A HEARTY EATER


A GREAT eater was Grandfather Mole. And having an enormous appetite he was fortunate in being expert at finding angleworms.

To be sure, he had one advantage that the birds, for instance, didn't enjoy: he was able to prowl about his galleries through the ground and find the angleworms right where they lived. He didn't need to wait--as the birds did--until an angleworm stuck his head above ground.

Mrs. Jolly Robin had often wished--when she was trying to feed a rapidly-growing family--that she could hunt for angleworms as Grandfather Mole did. And this summer it seemed to her that she never would be able to take proper care of her nestful of children.

There was one of her family in particular that was especially greedy. Mrs. Robin had begun to suspect that he was no child of hers, but a young Cowbird. Almost as soon as she had finished building her nest she had discovered a strange-looking egg there. It had been the first to hatch. And now the youngster that came from it was just enough older than the rest of her children to jostle them, and to grab the biggest worms for himself.

It was no wonder that Mrs. Robin needed help. And seeing Grandfather Mole one morning, she explained her difficulty to him, asking if he wouldn't be so kind as to capture angleworms for her.

"Why, certainly! Certainly!" said Grandfather Mole.

And Mrs. Robin breathed a sigh of relief. She felt that her troubles were ended.

"Will you begin to help me at once?" she asked Grandfather Mole.

"I'm sorry that I can't do that," he told her. "You see, I haven't had my breakfast yet. So of course I must catch a few angleworms for myself."

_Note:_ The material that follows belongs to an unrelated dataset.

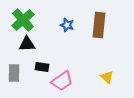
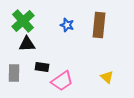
green cross: moved 1 px down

Mrs. Robin was a bit disappointed. But she told Grandfather Mole that it was all right--that she knew a person of his age ought not to go without his breakfast.

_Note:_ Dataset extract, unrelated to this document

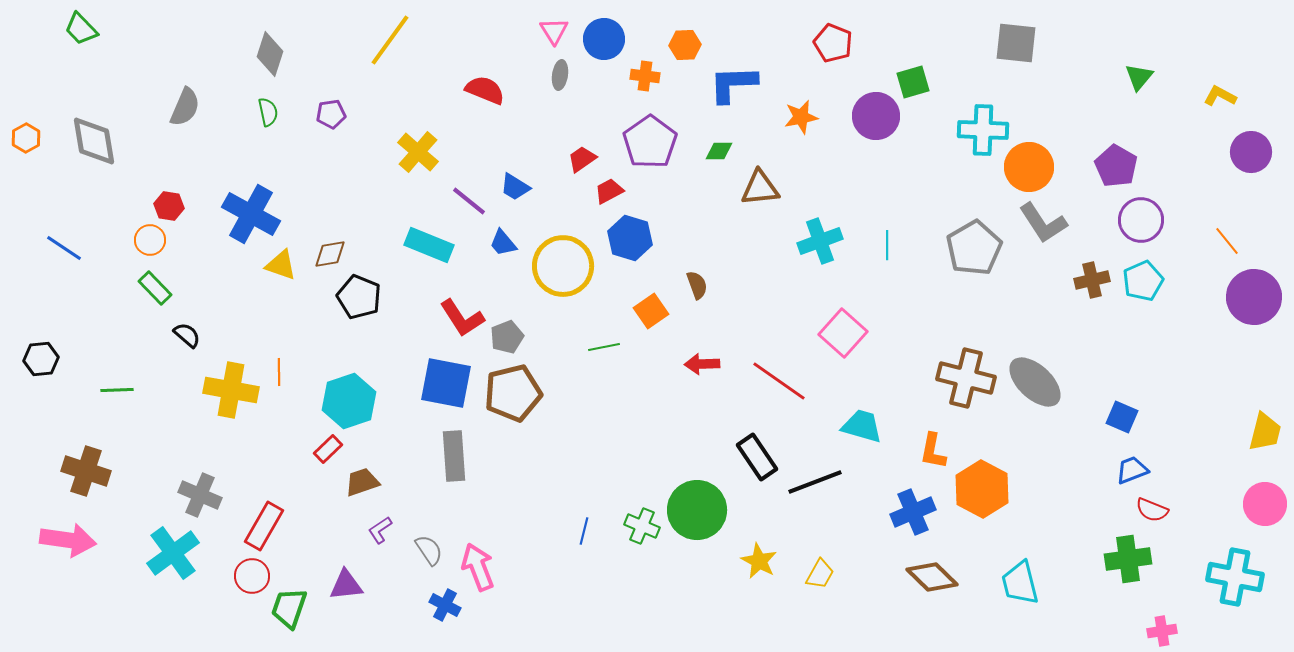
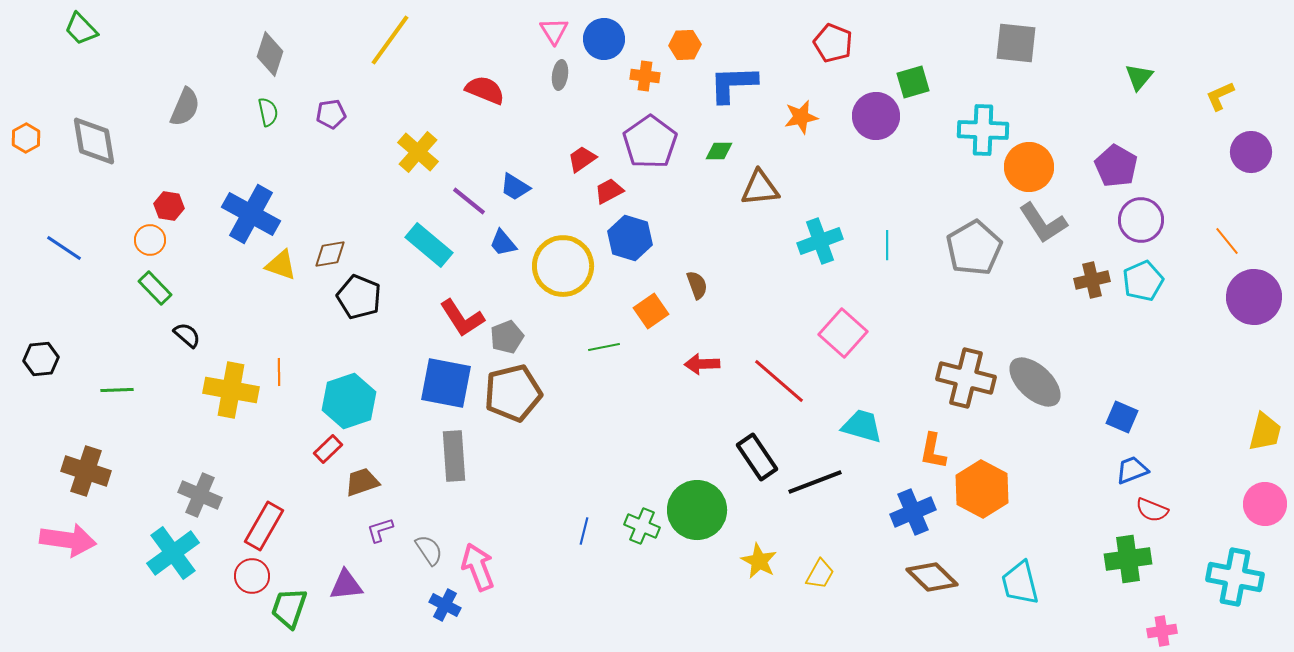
yellow L-shape at (1220, 96): rotated 52 degrees counterclockwise
cyan rectangle at (429, 245): rotated 18 degrees clockwise
red line at (779, 381): rotated 6 degrees clockwise
purple L-shape at (380, 530): rotated 16 degrees clockwise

So Grandfather Mole went back into the hole through which he had lately come up, first saying however that he would return after he had breakfasted.

Mrs. Robin then set to work herself, to find what she could to feed her clamoring family. Though she hurried as fast as she could, by the time the morning was almost half gone her children were still hungry; and to Mrs. Robin's distress Grandfather Mole had not yet showed himself again.

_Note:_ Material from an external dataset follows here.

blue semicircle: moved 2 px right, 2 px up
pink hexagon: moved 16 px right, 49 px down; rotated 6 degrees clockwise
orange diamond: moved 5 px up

Mrs. Robin had been watching for him. And she had about given him up in despair when all at once he rose out of the ground.

"Good!" she cried. "Now you can help me, for you must have had your breakfast by this time."

"Yes, I have!" said Grandfather Mole. "I've just finished. But I always begin my luncheon at this hour. So if you don't mind I'll go down into my galleries and hunt for a few angleworms; and when I've had a good meal I'll come back here."

Well, what could Mrs. Robin say? She nodded her head; and she hoped, as Grandfather Mole vanished, that perhaps he would eat only a light luncheon.

But he never reappeared until mid-afternoon. And since he announced then that he was ready to begin his dinner Mrs. Jolly Robin saw that she could expect no help from him whatsoever.

She was terribly upset. But there was nothing she could do except to tell her husband that he would have to spend all his time catching angleworms for the family. And since he was glad enough to do that, Mrs. Robin managed to feed her children all they needed. Even the young Cowbird in her nest had all he wanted.

And Mrs. Robin remarked that it was lucky her husband hadn't such a terrible appetite as some people's--meaning Grandfather Mole's, of course.